Saw an ad for this site in a bowhunting mag, thought I would check it out. Great site lots of info.


----------



## Dthbyhoyt (Dec 4, 2004)

:welcome: 2 ArcheryTalk


----------



## Ders26c (Mar 4, 2008)

Where in ID are you from Zakk??


----------



## Tim Roberts (Jul 13, 2002)

:yo: :wave3: Hello and :welcomesign: to Archery Talk Zakk. Have fun here.


----------



## LJ256 (Jul 8, 2005)

Welcome to AT


----------



## Pickert (Dec 12, 2007)

Welcome


----------



## omnivore (Feb 7, 2004)

*Hello*

Welcome to AT, :typing:


----------



## JOSHM (Jun 14, 2007)

welcome to AT:wink:


----------



## Zakk (Apr 8, 2008)

Ders26c said:


> Where in ID are you from Zakk??


Just outside of Boise.


----------



## Ders26c (Mar 4, 2008)

That is cool, I am just outside of Idaho Falls. Lived in Boise for 4 years about 6 years ago. Loved the area.. job is better here though. Anyhow, welcome to AT.


----------



## VT_Twang (Apr 7, 2008)

New here myself. Welcome.

VT_Twang


----------



## Backlash (Feb 18, 2008)

:welcome:to:archery:talk
Youre not from around the Sweet area are you?


----------



## mikel m14 (Jul 24, 2006)

:welcome: to AT and have Fun!

Enjoy Shooting!:archer:


----------



## tylerolsen12 (Feb 8, 2007)

welcome to AT


----------



## Zakk (Apr 8, 2008)

backlash said:


> :welcome:to:archery:talk
> Youre not from around the Sweet area are you?
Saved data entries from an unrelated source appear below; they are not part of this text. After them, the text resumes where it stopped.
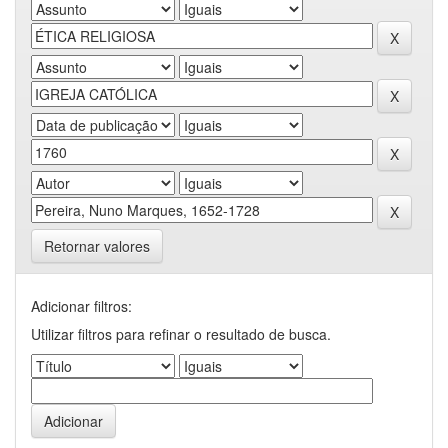
Retornar valores
Adicionar filtros:
Utilizar filtros para refinar o resultado de busca.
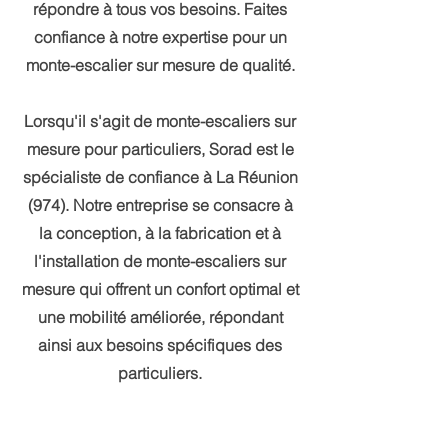
répondre à tous vos besoins. Faites
confiance à notre expertise pour un
monte-escalier sur mesure de qualité.
Lorsqu'il s'agit de monte-escaliers sur
mesure pour particuliers, Sorad est le
spécialiste de confiance à La Réunion
(974). Notre entreprise se consacre à
la conception, à la fabrication et à
l'installation de monte-escaliers sur
mesure qui offrent un confort optimal et
une mobilité améliorée, répondant
ainsi aux besoins spécifiques des
particuliers.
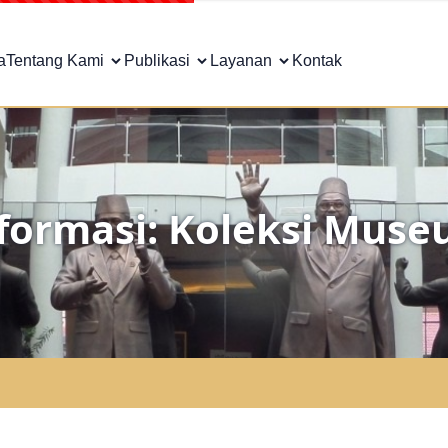
a
Tentang Kami
Publikasi
Layanan
Kontak
formasi: Koleksi Mus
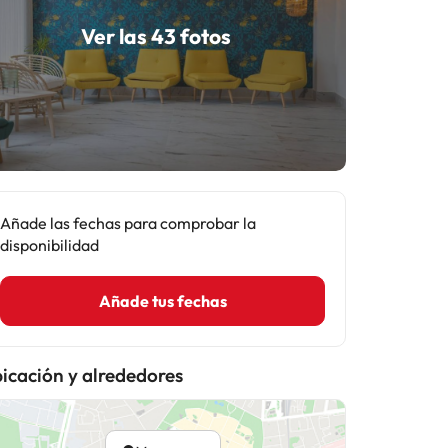
Ver las 43 fotos
Añade las fechas para comprobar la
disponibilidad
Añade tus fechas
icación y alrededores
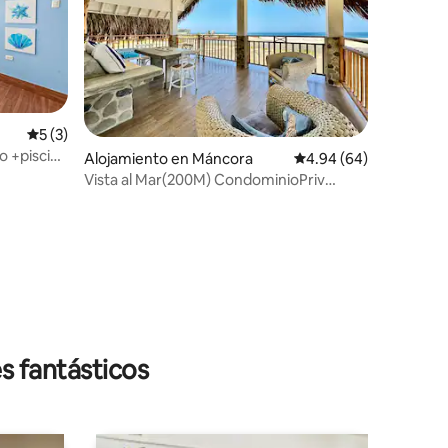
Calificación promedio: 5 de 5, 3 reseñas
5 (3)
o +piscina
Alojamiento en Máncora
Calificación promedio:
4.94 (64)
Vista al Mar(200M) CondominioPriv
CentroVeraniego
s fantásticos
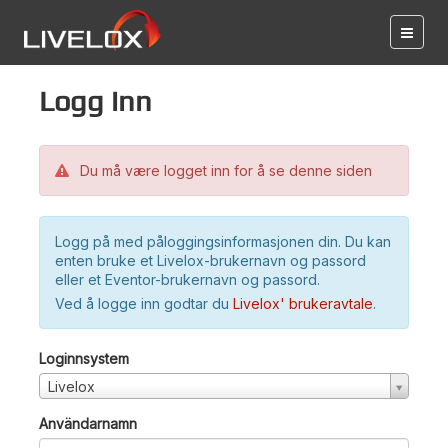
Logg inn
Du må være logget inn for å se denne siden
Logg på med påloggingsinformasjonen din. Du kan
enten bruke et Livelox-brukernavn og passord
eller et Eventor-brukernavn og passord.
Ved å logge inn godtar du
Livelox' brukeravtale
.
Loginnsystem
Livelox
Användarnamn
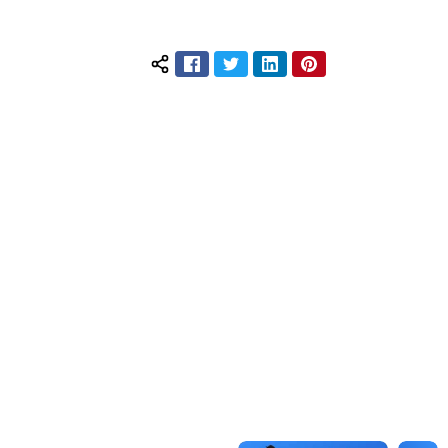
Facebook
Twitter
LinkedIn
Pinterest
Compartilhar conteúdo:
No. I'm about 55 miles from sweet.


----------



## Bowdiddly (Jan 19, 2004)

Welcome to Archery Talk


----------



## celticgladiator (Feb 13, 2008)

Welcome from So. Dak.!!!!!


----------



## Bayou Bowhunter (Sep 18, 2007)

*Welcome to Archery Talk!* :welcome:


----------